My questions are as follows:

  1. How do I make the connection between call qword ptr <address> and a function in the disassembly?

  2. I understand that IDA cannot use a function name here since it does not know the value stored at the register R8... so what causes this? Was there a certain syntax or convention used by the developer?
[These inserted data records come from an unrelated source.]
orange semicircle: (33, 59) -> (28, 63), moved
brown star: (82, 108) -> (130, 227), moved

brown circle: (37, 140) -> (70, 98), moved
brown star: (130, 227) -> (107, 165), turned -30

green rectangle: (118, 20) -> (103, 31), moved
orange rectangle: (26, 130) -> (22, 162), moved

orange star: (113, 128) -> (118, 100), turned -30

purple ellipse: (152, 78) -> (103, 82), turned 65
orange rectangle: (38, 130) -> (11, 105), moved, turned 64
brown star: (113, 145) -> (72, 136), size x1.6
In other words, did the developer call the function WinSqmAddToStream in a different manner than the function at [r8+18h]?

  • These indirect calls are used to implement virtual functions (by using a vtable) in C++ for example.
    – Trass3r
    Commented Oct 4, 2020 at 14:00
  • Also there are plugins like github.com/0xgalz/Virtuailor to automate these tasks.
    – Trass3r
    Commented Oct 4, 2020 at 22:53

2 Answers 2


To connect an indirect call to its target (if you know it) you can do the following:

  1. Add a custom cross-reference - either with IDC/Python, or from the Cross References subview. If you use scripting, don't forget to add the XREF_USER flag so IDA does not delete it on reanalysis.
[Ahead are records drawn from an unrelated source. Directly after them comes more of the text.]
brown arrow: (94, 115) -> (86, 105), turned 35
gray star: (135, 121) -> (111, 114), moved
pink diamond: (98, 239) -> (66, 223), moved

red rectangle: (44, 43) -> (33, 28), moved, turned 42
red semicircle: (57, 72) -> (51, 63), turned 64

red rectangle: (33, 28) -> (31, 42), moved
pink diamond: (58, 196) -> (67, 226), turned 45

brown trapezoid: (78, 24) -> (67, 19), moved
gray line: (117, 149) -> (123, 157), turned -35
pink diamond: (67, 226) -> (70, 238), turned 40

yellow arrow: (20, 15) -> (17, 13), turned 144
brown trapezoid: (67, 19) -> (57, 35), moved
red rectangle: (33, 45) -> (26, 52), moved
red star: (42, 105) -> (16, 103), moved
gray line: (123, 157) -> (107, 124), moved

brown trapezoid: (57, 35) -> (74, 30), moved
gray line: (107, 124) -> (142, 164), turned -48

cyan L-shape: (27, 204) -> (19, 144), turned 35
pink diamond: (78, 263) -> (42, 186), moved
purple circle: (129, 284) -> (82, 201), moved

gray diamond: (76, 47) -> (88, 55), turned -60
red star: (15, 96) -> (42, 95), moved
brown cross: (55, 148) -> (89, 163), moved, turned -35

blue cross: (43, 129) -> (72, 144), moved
  2. Use the "callee" plugin (Edit→Plugins→Change the callee address, or Alt+F11). This will automatically add a cross-reference and also a comment next to the call.

As for why the explicit call is not present in the binary there can be many explanations. The snippet you're showing looks like a virtual function call, and they are usually done only in this manner to account for possibility of the method being overridden in a derived class.

  • Thanks for the answer. This will be very helpful once I know the target function. I still don't know how to determine the function that is being called. I'm going to edit the question to indicate that I'm more interested in that part of it.
    – clark
    Commented May 28, 2013 at 14:22
  • 1
    @clark Try putting a breakpoint on the instruction, running, and then stepping into / manually calculating the offset from the available registers? Or it has to be statically?
    – Martin
    Commented Oct 26, 2016 at 22:41

The trick is to find the object's constructor. Let's suppose the code looks like this:

a = new CFoo();

The compiler (I assume MSVC, 32bits) might produce something like this:

push 12h ; size_t
call ??2@YXYXY@Z  ; operator new(uint)
mov [ebp+var_8], eax
mov esi, eax
test esi, esi
jz loc_1
  mov ecx, esi
  call ??0CFoo@@AAAA@AA ; CFoo::CFoo(void)
  mov [ebp+var_8], eax
  jmp loc_2
  mov [ebp+var_8], 0
mov eax, [ebp+var_8]
mov ecx, [eax]
mov ebx, ecx
mov ecx, [ebp+var_8]
call dword ptr [ebx+08h]

Looking at ??0CFoo@@AAAA@AA, a.k.a. CFoo::CFoo():

mov esi, ecx
mov dword ptr [esi], unk_12345

unk_12345 is CFoo's virtual table offset:

  dd offset sub_23456
  dd offset sub_34567
  dd offset sub_45678

And that sub_45678 at unk_12345+08h (which would be 3rd entry, in this case) is what gets called, i.e. CFoo::bar().